According to our results, implant rehabilitation in patients with OLP is not contraindicated, and survival rates are comparable to those of patients without OLP.

Given the foregoing [14][30], our workgroup would like to propose a protocol for OLP treatment and monitoring when rehabilitated with dental implants (Figure 1).

Figure 1. Protocol proposed by our workgroup.

(i) Initially, we would like to remark on the importance of a detailed medical history, a photographic register, and a biopsy to confirm the OLP diagnosis.
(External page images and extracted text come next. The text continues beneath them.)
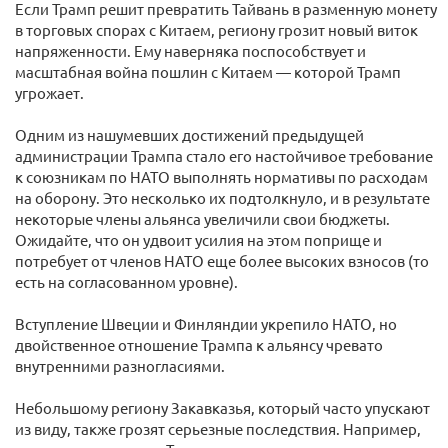
Если Трамп решит превратить Тайвань в разменную монету
в торговых спорах с Китаем, региону грозит новый виток
напряженности. Ему наверняка поспособствует и
масштабная война пошлин с Китаем — которой Трамп
угрожает.
Одним из нашумевших достижений предыдущей
администрации Трампа стало его настойчивое требование
к союзникам по НАТО выполнять нормативы по расходам
на оборону. Это несколько их подтолкнуло, и в результате
некоторые члены альянса увеличили свои бюджеты.
Ожидайте, что он удвоит усилия на этом поприще и
потребует от членов НАТО еще более высоких взносов (то
есть на согласованном уровне).
Вступление Швеции и Финляндии укрепило НАТО, но
двойственное отношение Трампа к альянсу чревато
внутренними разногласиями.
Небольшому региону Закавказья, который часто упускают
из виду, также грозят серьезные последствия. Например,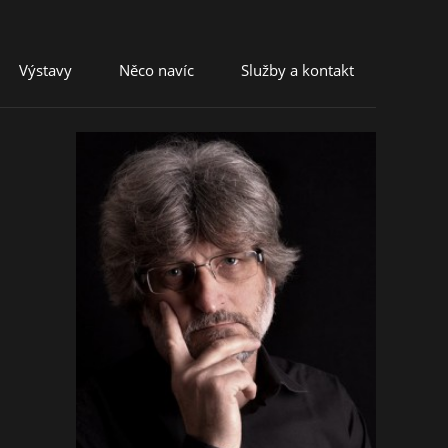
Výstavy
Něco navíc
Služby a kontakt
(ii) Secondly, and in agreement with Hernández et al. [13][25], no implants should be placed until the remission of atrophic or erosive forms is achieved, in other words, no patients should be treated during a flare-up period of the disease. Erosive and atrophic OLP is mostly symptomatic and pain can be one of the main characteristics. Therefore, if we are to rehabilitate a patient with symptomatic OLP, we agree with Aboushelib and Elsafi [15][22] and Anitua et al. [16][23] and propose a prophylactic corticosteroid therapy, to avoid the reactivation of erosive and atrophic OLP after the implant surgery. Again, other authors, such as Hernández et al. [13][25] also reported using systemic corticosteroids to manage acute phases of OLP.

The guideline that we propose is deflazacort 30 mg 2 days pre-operative, 15 mg 3 days post-operative, and 7.5 mg for 3 more days. We propose deflazacort since it is a synthetic glucocorticoid characterized by high efficacy and good tolerability, widely used in autoimmune disease and dermatology [17][31].

From here, we agree with other studies [12][18][20,24] and would recommend mouthwashes of 0.01% triamcinolone acetonide three times per day, until the remission of the acute forms.

(iii) Finally, meticulous oral hygiene and frequent, regular appointments [19][32] are important to prevent inflammatory tissue response, such as mucositis or peri-implantitis, and for the early detection of malignant transformation [20][21][22][33,34,35].